The air is still, but as always there are prevailing westerlies, which blow the methane a bit to the east. Now comes a spark, which DOES occur in the atmosphere and not just when lightning visible to humans occurs. On a smaller scale, these sparks occur when air masses are on the move. The spark ignites the methane that drifted east, and as would be expected the path of the rapidly burning methane would travel BACK along the slowly drifting cloud, back to the source.

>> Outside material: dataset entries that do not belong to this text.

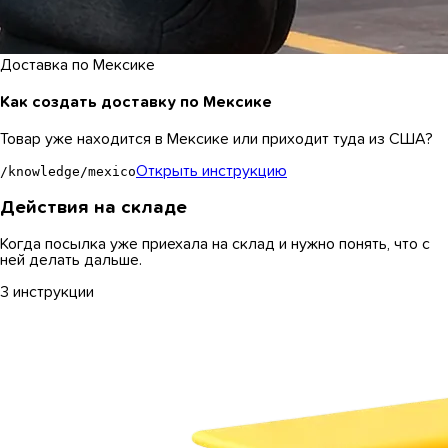
Доставка по Мексике
Как создать доставку по Мексике
Товар уже находится в Мексике или приходит туда из США?
Открыть инструкцию
/knowledge/mexico
Действия на складе
Когда посылка уже приехала на склад и нужно понять, что с
ней делать дальше.
3 инструкции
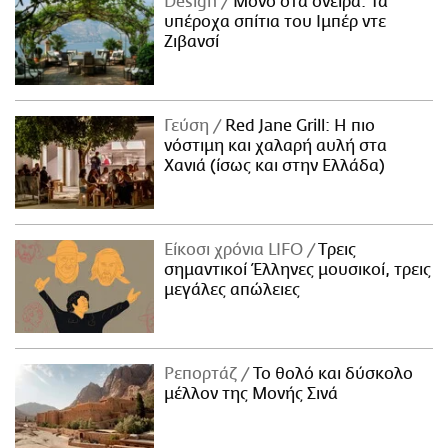
Design
Μόνο στα όνειρα: Τα
υπέροχα σπίτια του Ιμπέρ ντε
Ζιβανσί
Γεύση
Red Jane Grill: Η πιο
νόστιμη και χαλαρή αυλή στα
Χανιά (ίσως και στην Ελλάδα)
Είκοσι χρόνια LIFO
Tρεις
σημαντικοί Έλληνες μουσικοί, τρεις
μεγάλες απώλειες
Ρεπορτάζ
Το θολό και δύσκολο
μέλλον της Μονής Σινά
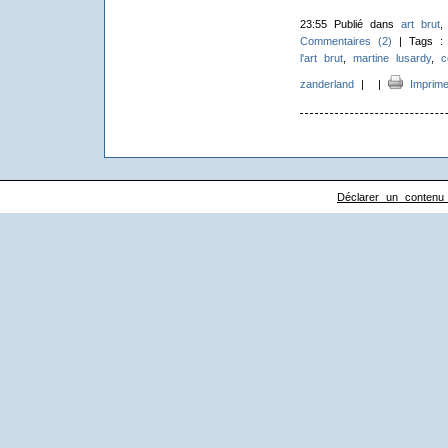
23:55 Publié dans
art brut
Commentaires (2)
| Tags 
l'art brut
,
martine lusardy
,
c
zanderland
|
|
Imprime
Déclarer un contenu il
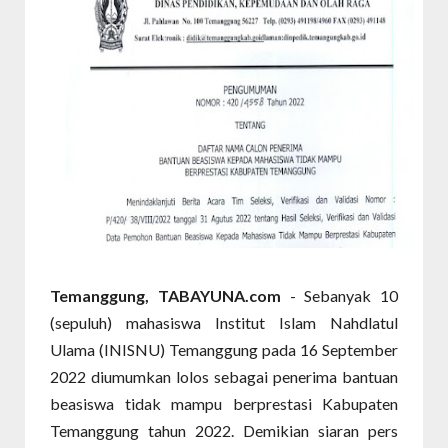
Temanggung, TABAYUNA.com
- Sebanyak 10
(sepuluh) mahasiswa Institut Islam Nahdlatul
Ulama (INISNU) Temanggung pada 16 September
2022 diumumkan lolos sebagai penerima bantuan
beasiswa tidak mampu berprestasi Kabupaten
Temanggung tahun 2022. Demikian siaran pers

Whomp, then BLAM!
(End ZetaTalk[TM])

In article <5fi80o$4k4@news.ccit.arizona.edu> Jim Scotti writes:
> Where is the exit point of this buried pocket of methane?
> Are you perhaps implying that a small opening would vent
> enough methane into presumably still air so that it would not
> disburse - enough methane to generate an explosion as big
> as a 15-20 megaton nuclear explosion? And where is this
> "wet recently deposited volcanic ash" you mention? The
> Tunguska region is covered in swampy peat bogs and
> permafrost, not by volcanic ash.
> jscotti@LPL.Arizona.EDU (Jim Scotti)

(Begin ZetaTalk[TM])
You answered your own question. Check out the permafrost, a permanently frozen layer of earth. Where the few inches above the permafrost, perhaps a foot or two, melt during the summer months due to warmed air and increased sunlight, the permafrost layer, as the name implies, is PERPETUALLY FROZEN. We described the sequence of events, the same sequence that explains the thick ice cap that rides atop Greenland. Greenland was formerly at the north pole, and Tunguska at a far warmer latitude. A recent pole shift, a few thousand years ago, moved the Earth's crust so that Greenland moved south and simultaneously Tunguska moved north. Thus the flash frozen mastodons, with green grass and buttercups in their stomachs.